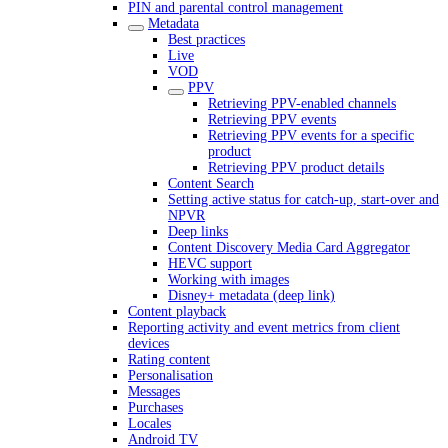
PIN and parental control management
Metadata
Best practices
Live
VOD
PPV
Retrieving PPV-enabled channels
Retrieving PPV events
Retrieving PPV events for a specific
product
Retrieving PPV product details
Content Search
Setting active status for catch-up, start-over and
NPVR
Deep links
Content Discovery Media Card Aggregator
HEVC support
Working with images
Disney+ metadata (deep link)
Content playback
Reporting activity and event metrics from client
devices
Rating content
Personalisation
Messages
Purchases
Locales
Android TV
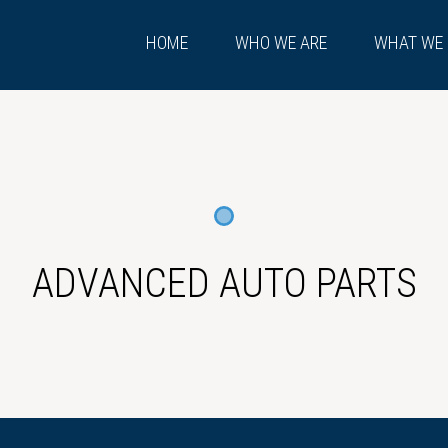
HOME
WHO WE ARE
WHAT WE
ADVANCED AUTO PARTS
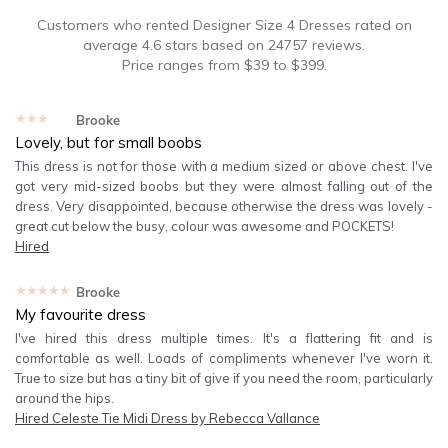
Customers who rented
Designer Size 4 Dresses
rated on
average
4.6
stars based on
24757
reviews.
Price ranges from
$
39
to $
399
.
★★★★★
Brooke
Lovely, but for small boobs
This dress is not for those with a medium sized or above chest. I've
got very mid-sized boobs but they were almost falling out of the
dress. Very disappointed, because otherwise the dress was lovely -
great cut below the busy, colour was awesome and POCKETS!
Hired
★★★★★
Brooke
My favourite dress
I've hired this dress multiple times. It's a flattering fit and is
comfortable as well. Loads of compliments whenever I've worn it.
True to size but has a tiny bit of give if you need the room, particularly
around the hips.
Hired
Celeste Tie Midi Dress by Rebecca Vallance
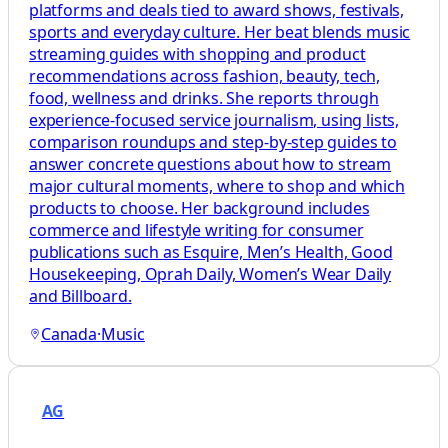
platforms and deals tied to award shows, festivals,
sports and everyday culture. Her beat blends music
streaming guides with shopping and product
recommendations across fashion, beauty, tech,
food, wellness and drinks. She reports through
experience-focused service journalism, using lists,
comparison roundups and step-by-step guides to
answer concrete questions about how to stream
major cultural moments, where to shop and which
products to choose. Her background includes
commerce and lifestyle writing for consumer
publications such as Esquire, Men’s Health, Good
Housekeeping, Oprah Daily, Women’s Wear Daily
and Billboard.
Canada
·
Music
AG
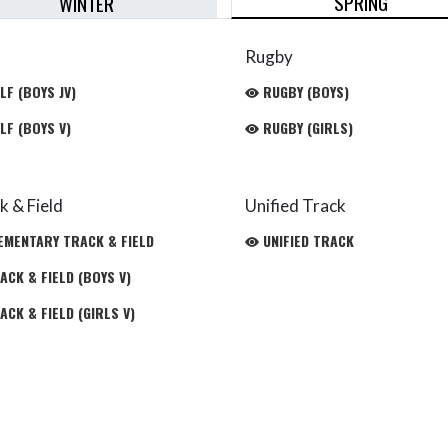
SPRING
WINTER
Rugby
LF (BOYS JV)
RUGBY (BOYS)
LF (BOYS V)
RUGBY (GIRLS)
k & Field
Unified Track
EMENTARY TRACK & FIELD
UNIFIED TRACK
CK & FIELD (BOYS V)
CK & FIELD (GIRLS V)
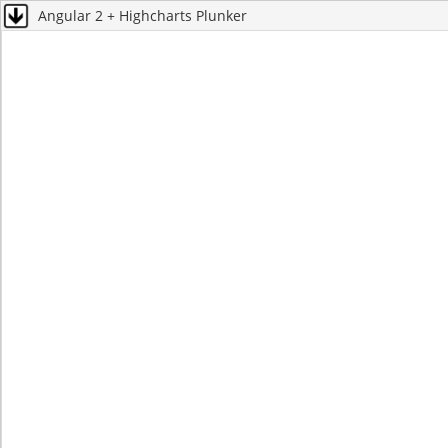
Angular 2 + Highcharts Plunker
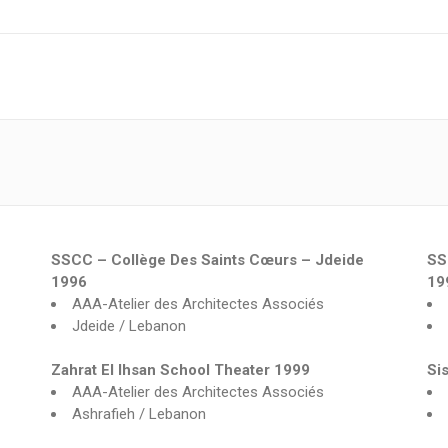
SSCC – Collège Des Saints Cœurs – Jdeide
SS
1996
19
AAA-Atelier des Architectes Associés
Jdeide / Lebanon
Zahrat El Ihsan School Theater 1999
Si
AAA-Atelier des Architectes Associés
Ashrafieh / Lebanon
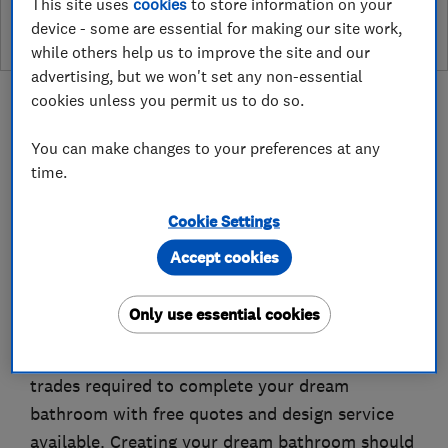
This site uses
cookies
to store information on your
device - some are essential for making our site work,
while others help us to improve the site and our
advertising, but we won't set any non-essential
cookies unless you permit us to do so.
You can make changes to your preferences at any
time.
About
Cookie Settings
Bates Plumbers Yorkshire covers the Yorkshire
Accept cookies
area from full bathroom installations to
bathroom adaptations for the elderly and
Only use essential cookies
disabled. We provide a service which is second
to none from start to finish. We provide all the
trades required to complete your dream
bathroom with free quotes and design service
available. Creating your dream bathroom should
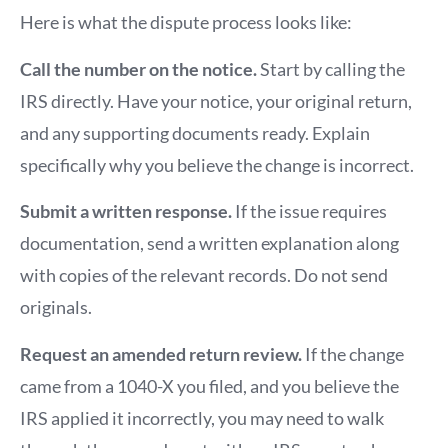
Here is what the dispute process looks like:
Call the number on the notice.
Start by calling the
IRS directly. Have your notice, your original return,
and any supporting documents ready. Explain
specifically why you believe the change is incorrect.
Submit a written response.
If the issue requires
documentation, send a written explanation along
with copies of the relevant records. Do not send
originals.
Request an amended return review.
If the change
came from a 1040-X you filed, and you believe the
IRS applied it incorrectly, you may need to walk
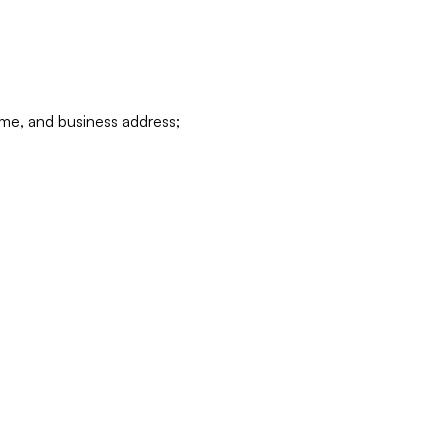
ame, and business address;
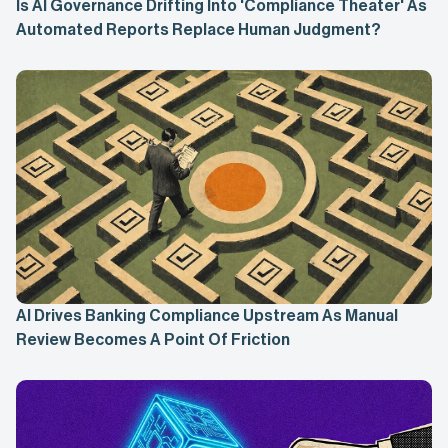
Is AI Governance Drifting Into 'Compliance Theater' As
Automated Reports Replace Human Judgment?
AI Drives Banking Compliance Upstream As Manual
Review Becomes A Point Of Friction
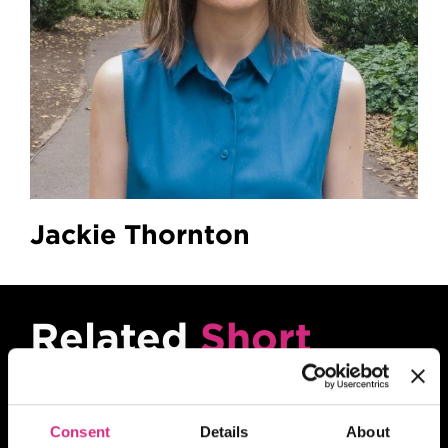
Jackie Thornton
Related
Short
Courses
Consent
Details
About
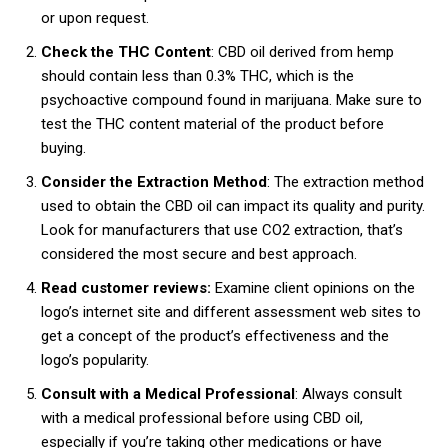
or upon request.
Check the THC Content
: CBD oil derived from hemp
should contain less than 0.3% THC, which is the
psychoactive compound found in marijuana. Make sure to
test the THC content material of the product before
buying.
Consider the Extraction Method
: The extraction method
used to obtain the CBD oil can impact its quality and purity.
Look for manufacturers that use CO2 extraction, that’s
considered the most secure and best approach.
Read customer reviews:
Examine client opinions on the
logo’s internet site and different assessment web sites to
get a concept of the product’s effectiveness and the
logo’s popularity.
Consult with a Medical Professional
: Always consult
with a medical professional before using CBD oil,
especially if you’re taking other medications or have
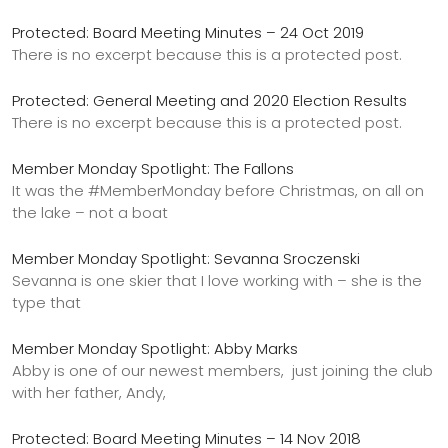
Protected: Board Meeting Minutes – 24 Oct 2019
There is no excerpt because this is a protected post.
Protected: General Meeting and 2020 Election Results
There is no excerpt because this is a protected post.
Member Monday Spotlight: The Fallons
It was the #MemberMonday before Christmas, on all on
the lake – not a boat
Member Monday Spotlight: Sevanna Sroczenski
Sevanna is one skier that I love working with – she is the
type that
Member Monday Spotlight: Abby Marks
Abby is one of our newest members, just joining the club
with her father, Andy,
Protected: Board Meeting Minutes – 14 Nov 2018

WORK REQUEST -> Your reply must consist solely of the count of lines in the listing above that hold the string "logo".

REPLY TO THE EXERCISE -> 2